((
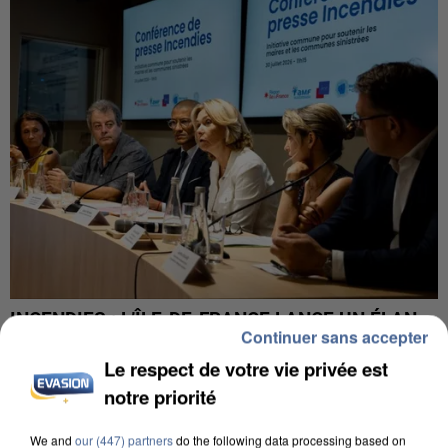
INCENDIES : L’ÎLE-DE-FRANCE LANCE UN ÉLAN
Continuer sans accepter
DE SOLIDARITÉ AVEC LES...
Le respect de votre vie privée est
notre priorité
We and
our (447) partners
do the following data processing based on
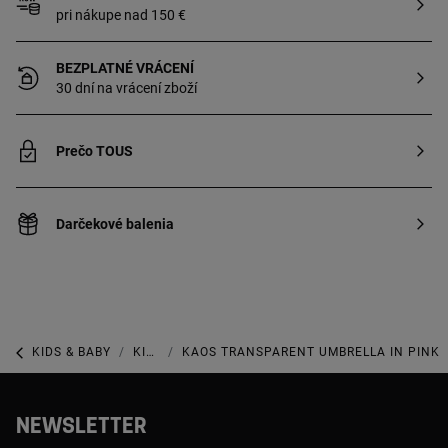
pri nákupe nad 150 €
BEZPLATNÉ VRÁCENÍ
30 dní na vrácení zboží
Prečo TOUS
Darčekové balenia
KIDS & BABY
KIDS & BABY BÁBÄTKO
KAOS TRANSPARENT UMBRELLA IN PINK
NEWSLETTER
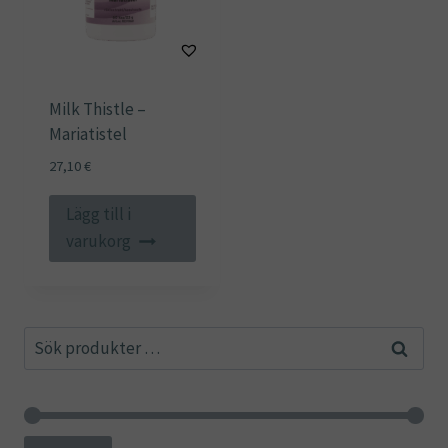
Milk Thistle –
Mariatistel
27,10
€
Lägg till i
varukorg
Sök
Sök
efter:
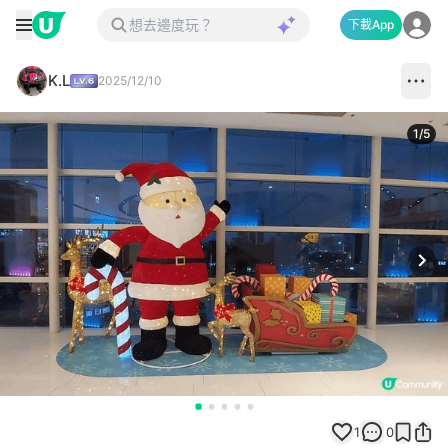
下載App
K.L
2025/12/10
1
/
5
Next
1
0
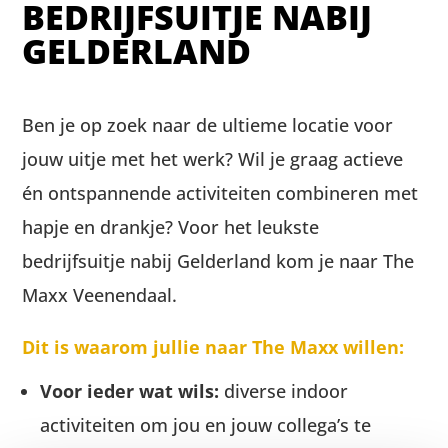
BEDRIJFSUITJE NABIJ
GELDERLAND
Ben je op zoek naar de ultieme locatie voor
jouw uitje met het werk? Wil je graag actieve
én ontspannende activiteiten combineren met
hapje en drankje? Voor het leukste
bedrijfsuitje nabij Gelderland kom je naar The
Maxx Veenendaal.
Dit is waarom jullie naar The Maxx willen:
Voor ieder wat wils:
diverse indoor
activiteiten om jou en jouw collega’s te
))
The first line of the entries, the line containing "KIDS & BABY BÁBÄTKO", and every line between them are to be output exactly; pictures are not.

Result for this exercise |
INCENDIES : L’ÎLE-DE-FRANCE LANCE UN ÉLAN
Continuer sans accepter
DE SOLIDARITÉ AVEC LES...
Le respect de votre vie privée est
notre priorité
We and
our (447) partners
do the following data processing based on
pri nákupe nad 150 €
BEZPLATNÉ VRÁCENÍ
30 dní na vrácení zboží
Prečo TOUS
Darčekové balenia
KIDS & BABY
KIDS & BABY BÁBÄTKO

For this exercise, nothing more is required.